Stored records

+ + + +

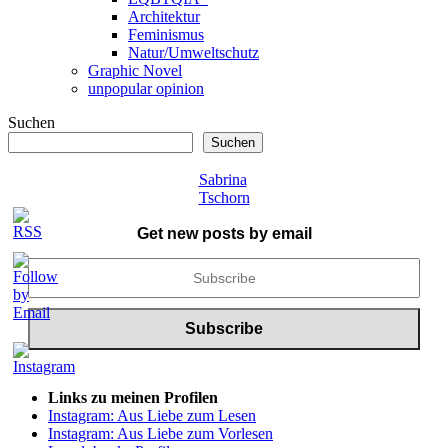
Architektur
Feminismus
Natur/Umweltschutz
Graphic Novel
unpopular opinion
Suchen
Suchen
Sabrina
Tschorn
Get new posts by email
Links zu meinen Profilen
Instagram: Aus Liebe zum Lesen
Instagram: Aus Liebe zum Vorlesen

+ + + +

▶ [What the exercise asks]: Output consists of exactly the lines from the one containing "Links zu meinen Profilen" to the end of the records above, retyped without change and with nothing extra.

▶ [Answer to this problem]:
Links zu meinen Profilen
Instagram: Aus Liebe zum Lesen
Instagram: Aus Liebe zum Vorlesen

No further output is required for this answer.